Further developments relating to the responsibility of senior executives

United Kingdom

On 1st May, SFA (in Board Notice 473) and FSA (in a press release) announced further developments in relation to the long-running saga of the rules relating to the responsibility of senior management.

Whilst FSA announced that it had formed a working group to look into the responsibilities of senior management in order to take forward work already undertaken by the regulators, the SFA confirmed that it would be implementing its own proposals which it had set out in Board Notice 439 back in September 1997.

In effect, this was an acknowledgement that there would be a two-stream approach to responsibilities until the Financial Services Reform Act is passed.

The FSA has announced that, for the first time, the responsibility of senior management for the compliant conduct of a business is to be made a general principle. This is particularly important as the majority of disciplinary proceedings undertaken by the regulators include action for breach of general

Principles, as they are, by nature, broadly defined and therefore more difficult for the "accused" to refute.

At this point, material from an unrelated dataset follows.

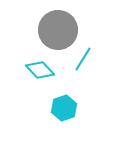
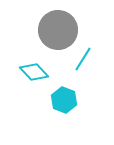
cyan diamond: moved 6 px left, 2 px down
cyan hexagon: moved 8 px up; rotated 20 degrees counterclockwise
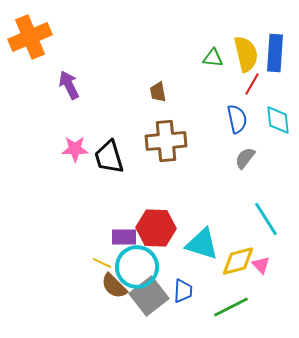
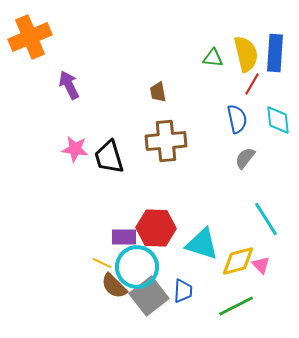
pink star: rotated 8 degrees clockwise
green line: moved 5 px right, 1 px up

The SFA has issued detailed rules in relation to management conduct, and these should be required reading for Compliance Officers and other senior staff at SFA regulated firms. In summary, each member of SFA must (as at present) appoint a:

  • senior executive officer;
  • compliance officer; and
  • finance officer

and (this is new) the senior executive officer must take reasonable steps to organise and manage the firm in accordance with regulatory requirements. The proper direction and control of a firm's business requires comprehensive and detailed knowledge of its affairs by senior management, and SFA expects the Senior Executive Officer to have arrangements in place designed to ensure that senior management as a whole has the required knowledge.